===== Dataset excerpts =====
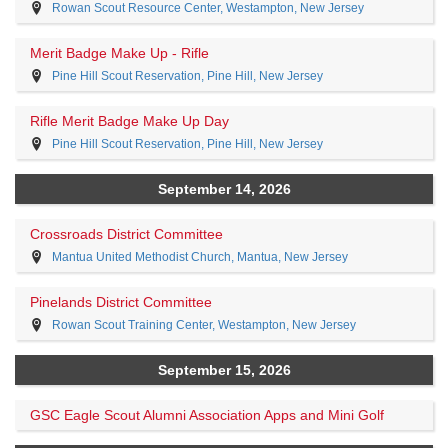
Rowan Scout Resource Center, Westampton, New Jersey
Merit Badge Make Up - Rifle
Pine Hill Scout Reservation, Pine Hill, New Jersey
Rifle Merit Badge Make Up Day
Pine Hill Scout Reservation, Pine Hill, New Jersey
September 14, 2026
Crossroads District Committee
Mantua United Methodist Church, Mantua, New Jersey
Pinelands District Committee
Rowan Scout Training Center, Westampton, New Jersey
September 15, 2026
GSC Eagle Scout Alumni Association Apps and Mini Golf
=====
-- Task item --
Nothing but the pictures is to be left out; the rest of the listing should be copied exactly.

-- Exercise answer --
Rowan Scout Resource Center, Westampton, New Jersey
Merit Badge Make Up - Rifle
Pine Hill Scout Reservation, Pine Hill, New Jersey
Rifle Merit Badge Make Up Day
Pine Hill Scout Reservation, Pine Hill, New Jersey
September 14, 2026
Crossroads District Committee
Mantua United Methodist Church, Mantua, New Jersey
Pinelands District Committee
Rowan Scout Training Center, Westampton, New Jersey
September 15, 2026
GSC Eagle Scout Alumni Association Apps and Mini Golf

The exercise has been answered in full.